Advertising to start, then big-money subscriptions.

Axios founder Jim VandeHei
Becca Farsace for Recode
Jason Del Rey has been a business journalist for 15 years and has covered Amazon, Walmart, and the e-commerce industry for the last decade. He was a senior correspondent at Vox.

We still don’t know a lot about Axios, the yet-to-launch media startup founded by Politico co-founder and former CEO Jim VandeHei. But we do know it’ll be expensive.

VandeHei is envisioning subscribers paying $10,000 or more for some of the startup’s news and analysis, he told Kara Swisher onstage at Recode’s Evening with Code Media on Wednesday night in New York City.

The one-time Washington Post journalist said he can’t imagine being “super intrigued with a subscription less than $10,000.” He declined to offer more specifics.

The company’s coverage will center on business, technology, politics and media. It will also focus, as many media companies do, on putting content in front of readers on the social networks where they are already spending a lot of time. Specifically, VandeHei spoke highly of Snapchat’s media platform, called Discover.

VandeHei also stressed that Axios will value brevity in its coverage over length for length’s sake.

“Journalists are writing for journalists. That’s the biggest problem in media right now,” he said.

“People don’t want the pieces we’re writing,” he added. “They’re too damn long.”

At launch, Axios will be free to readers and supported by advertising. Two to three years down the line, VandeHei is targeting around 50 percent of revenue from advertising, and the other half from subscriptions and events. That’s a ratio he accomplished in his 10-year run at Politico, where some Politico news is free while some falls under expensive Politico Pro subscriptions.

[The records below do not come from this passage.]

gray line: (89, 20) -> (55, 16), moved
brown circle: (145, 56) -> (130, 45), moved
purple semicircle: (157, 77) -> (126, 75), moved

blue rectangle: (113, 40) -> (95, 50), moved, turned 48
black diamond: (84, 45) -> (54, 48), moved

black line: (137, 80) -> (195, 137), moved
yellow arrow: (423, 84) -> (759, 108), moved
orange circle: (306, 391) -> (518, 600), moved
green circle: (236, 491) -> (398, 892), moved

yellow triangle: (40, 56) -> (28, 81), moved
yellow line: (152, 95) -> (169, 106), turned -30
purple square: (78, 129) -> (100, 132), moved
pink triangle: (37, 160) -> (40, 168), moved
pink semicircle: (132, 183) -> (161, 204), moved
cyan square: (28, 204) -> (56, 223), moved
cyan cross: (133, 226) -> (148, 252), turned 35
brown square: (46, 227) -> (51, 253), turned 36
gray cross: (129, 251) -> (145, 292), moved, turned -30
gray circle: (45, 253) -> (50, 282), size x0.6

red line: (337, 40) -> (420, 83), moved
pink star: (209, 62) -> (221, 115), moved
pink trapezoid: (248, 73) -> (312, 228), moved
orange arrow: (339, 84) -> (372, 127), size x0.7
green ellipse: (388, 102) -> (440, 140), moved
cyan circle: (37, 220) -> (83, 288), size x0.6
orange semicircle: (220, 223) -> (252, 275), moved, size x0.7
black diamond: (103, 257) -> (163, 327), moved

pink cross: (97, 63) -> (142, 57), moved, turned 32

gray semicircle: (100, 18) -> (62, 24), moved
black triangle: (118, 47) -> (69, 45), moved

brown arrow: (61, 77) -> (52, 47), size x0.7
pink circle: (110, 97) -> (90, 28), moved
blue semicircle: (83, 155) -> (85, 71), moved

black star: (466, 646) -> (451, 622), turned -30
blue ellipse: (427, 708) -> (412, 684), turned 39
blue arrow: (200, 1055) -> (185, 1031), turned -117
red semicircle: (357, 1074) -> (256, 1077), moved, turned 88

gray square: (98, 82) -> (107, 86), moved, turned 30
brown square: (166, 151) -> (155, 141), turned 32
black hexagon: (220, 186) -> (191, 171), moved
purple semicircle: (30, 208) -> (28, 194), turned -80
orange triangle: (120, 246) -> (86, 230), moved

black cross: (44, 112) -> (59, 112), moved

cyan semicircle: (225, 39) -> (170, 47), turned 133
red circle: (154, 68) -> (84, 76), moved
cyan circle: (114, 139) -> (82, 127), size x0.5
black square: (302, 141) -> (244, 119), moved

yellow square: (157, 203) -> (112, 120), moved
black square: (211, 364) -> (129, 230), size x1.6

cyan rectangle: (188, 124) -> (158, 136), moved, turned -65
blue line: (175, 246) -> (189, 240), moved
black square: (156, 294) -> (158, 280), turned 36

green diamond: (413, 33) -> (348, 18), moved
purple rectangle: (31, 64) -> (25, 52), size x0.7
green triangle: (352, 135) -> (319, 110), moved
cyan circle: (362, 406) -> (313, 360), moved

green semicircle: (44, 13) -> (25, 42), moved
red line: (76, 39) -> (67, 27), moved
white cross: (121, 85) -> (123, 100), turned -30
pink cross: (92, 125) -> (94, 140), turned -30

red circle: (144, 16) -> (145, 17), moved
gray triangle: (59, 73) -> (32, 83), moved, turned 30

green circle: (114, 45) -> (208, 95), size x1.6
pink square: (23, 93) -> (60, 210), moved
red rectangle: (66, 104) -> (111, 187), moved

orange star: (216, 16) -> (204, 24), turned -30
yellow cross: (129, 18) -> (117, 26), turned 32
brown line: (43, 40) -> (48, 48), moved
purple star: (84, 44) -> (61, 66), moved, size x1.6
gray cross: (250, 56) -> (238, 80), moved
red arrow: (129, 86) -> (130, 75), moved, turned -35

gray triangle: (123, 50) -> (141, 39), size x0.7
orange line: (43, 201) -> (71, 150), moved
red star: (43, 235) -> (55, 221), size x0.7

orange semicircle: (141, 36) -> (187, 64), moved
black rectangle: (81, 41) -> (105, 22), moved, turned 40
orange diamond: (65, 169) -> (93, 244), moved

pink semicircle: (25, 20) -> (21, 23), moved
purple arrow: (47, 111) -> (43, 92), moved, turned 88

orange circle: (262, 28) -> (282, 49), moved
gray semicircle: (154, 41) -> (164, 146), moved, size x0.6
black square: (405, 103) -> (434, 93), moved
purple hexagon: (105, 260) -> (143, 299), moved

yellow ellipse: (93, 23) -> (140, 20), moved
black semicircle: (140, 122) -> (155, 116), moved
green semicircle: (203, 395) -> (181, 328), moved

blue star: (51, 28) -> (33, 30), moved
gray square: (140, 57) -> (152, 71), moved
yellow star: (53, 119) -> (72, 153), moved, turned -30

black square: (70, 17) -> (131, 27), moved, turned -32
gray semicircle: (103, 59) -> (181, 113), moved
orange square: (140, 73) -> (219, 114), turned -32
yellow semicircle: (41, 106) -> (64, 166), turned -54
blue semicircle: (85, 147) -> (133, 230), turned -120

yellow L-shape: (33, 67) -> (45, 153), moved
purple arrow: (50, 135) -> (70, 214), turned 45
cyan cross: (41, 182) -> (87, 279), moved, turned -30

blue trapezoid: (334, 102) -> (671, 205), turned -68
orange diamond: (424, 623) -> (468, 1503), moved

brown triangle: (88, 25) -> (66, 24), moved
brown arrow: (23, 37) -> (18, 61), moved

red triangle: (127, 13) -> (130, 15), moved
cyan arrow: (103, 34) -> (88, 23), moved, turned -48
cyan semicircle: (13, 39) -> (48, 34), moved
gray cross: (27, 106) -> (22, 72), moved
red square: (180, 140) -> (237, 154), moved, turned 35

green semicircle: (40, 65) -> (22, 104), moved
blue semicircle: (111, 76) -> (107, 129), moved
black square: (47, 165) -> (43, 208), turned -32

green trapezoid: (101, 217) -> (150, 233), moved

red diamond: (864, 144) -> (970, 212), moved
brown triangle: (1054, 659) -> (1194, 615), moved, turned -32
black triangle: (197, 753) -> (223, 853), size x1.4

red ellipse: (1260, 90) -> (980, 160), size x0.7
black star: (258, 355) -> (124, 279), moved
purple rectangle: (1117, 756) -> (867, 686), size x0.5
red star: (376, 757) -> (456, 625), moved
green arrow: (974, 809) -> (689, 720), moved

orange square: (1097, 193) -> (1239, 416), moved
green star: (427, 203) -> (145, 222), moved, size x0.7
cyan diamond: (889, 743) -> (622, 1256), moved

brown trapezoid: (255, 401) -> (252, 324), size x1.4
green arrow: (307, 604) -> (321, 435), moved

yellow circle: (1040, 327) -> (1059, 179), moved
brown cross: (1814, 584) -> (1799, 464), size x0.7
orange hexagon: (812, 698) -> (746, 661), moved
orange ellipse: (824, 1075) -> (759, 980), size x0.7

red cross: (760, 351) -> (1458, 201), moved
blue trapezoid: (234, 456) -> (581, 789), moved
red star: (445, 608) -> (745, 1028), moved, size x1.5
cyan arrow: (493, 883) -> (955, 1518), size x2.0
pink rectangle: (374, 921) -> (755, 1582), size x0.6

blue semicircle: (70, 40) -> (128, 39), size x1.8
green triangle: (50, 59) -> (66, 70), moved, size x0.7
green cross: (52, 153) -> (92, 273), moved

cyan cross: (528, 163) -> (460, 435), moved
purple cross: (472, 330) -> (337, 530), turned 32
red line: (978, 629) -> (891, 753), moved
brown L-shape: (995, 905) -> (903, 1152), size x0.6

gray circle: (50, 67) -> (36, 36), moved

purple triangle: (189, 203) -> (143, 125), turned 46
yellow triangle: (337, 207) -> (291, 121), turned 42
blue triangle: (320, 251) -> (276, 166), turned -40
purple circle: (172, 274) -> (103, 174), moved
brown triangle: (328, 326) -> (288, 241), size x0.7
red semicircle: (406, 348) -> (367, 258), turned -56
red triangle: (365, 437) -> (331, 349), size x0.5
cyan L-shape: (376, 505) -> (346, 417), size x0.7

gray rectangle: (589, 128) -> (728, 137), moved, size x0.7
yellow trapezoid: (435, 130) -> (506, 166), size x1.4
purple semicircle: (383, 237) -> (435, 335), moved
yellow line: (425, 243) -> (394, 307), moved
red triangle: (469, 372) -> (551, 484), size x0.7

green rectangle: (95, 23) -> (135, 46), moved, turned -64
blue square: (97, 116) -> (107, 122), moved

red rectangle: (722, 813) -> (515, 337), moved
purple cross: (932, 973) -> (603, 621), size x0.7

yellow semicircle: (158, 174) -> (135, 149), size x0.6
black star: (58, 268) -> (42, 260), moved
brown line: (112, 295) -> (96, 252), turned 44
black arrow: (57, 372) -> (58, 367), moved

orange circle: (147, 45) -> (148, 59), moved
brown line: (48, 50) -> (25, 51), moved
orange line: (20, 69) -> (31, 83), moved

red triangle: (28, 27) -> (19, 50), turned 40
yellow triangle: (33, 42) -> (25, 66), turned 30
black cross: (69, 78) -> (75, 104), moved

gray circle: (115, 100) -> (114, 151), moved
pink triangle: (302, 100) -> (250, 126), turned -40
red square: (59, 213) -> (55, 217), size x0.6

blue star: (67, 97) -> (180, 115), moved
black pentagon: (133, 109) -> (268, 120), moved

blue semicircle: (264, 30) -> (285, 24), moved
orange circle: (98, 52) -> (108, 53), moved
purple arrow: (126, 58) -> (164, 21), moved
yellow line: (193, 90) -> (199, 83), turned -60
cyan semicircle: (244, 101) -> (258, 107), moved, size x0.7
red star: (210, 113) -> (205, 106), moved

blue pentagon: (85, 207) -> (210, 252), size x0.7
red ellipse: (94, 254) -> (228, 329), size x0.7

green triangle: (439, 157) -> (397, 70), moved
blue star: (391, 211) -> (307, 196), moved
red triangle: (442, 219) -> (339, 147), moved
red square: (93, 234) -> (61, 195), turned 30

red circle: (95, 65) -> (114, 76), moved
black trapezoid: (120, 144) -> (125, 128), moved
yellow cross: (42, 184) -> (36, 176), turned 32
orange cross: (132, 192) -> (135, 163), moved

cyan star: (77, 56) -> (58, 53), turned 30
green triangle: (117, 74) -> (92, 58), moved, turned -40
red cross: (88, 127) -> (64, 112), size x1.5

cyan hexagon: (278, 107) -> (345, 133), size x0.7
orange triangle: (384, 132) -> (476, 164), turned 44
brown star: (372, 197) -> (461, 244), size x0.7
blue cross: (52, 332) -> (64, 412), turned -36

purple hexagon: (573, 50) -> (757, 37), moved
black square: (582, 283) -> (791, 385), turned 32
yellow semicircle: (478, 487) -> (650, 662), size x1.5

“You have to have a free dimension, I think,” he said. “It helps building a brand.”

Though it hasn’t launched, Axios already has 27 employees. Among the best known are former Politico mainstay Mike Allen, former Fortune tech and deals columnist Dan Primack, and Kim Hart, a former Politico editor who most recently ran communications for the Federal Communications Commission. The company hopes to have 50 employees when it launches early next year, VandeHei said in an earlier interview.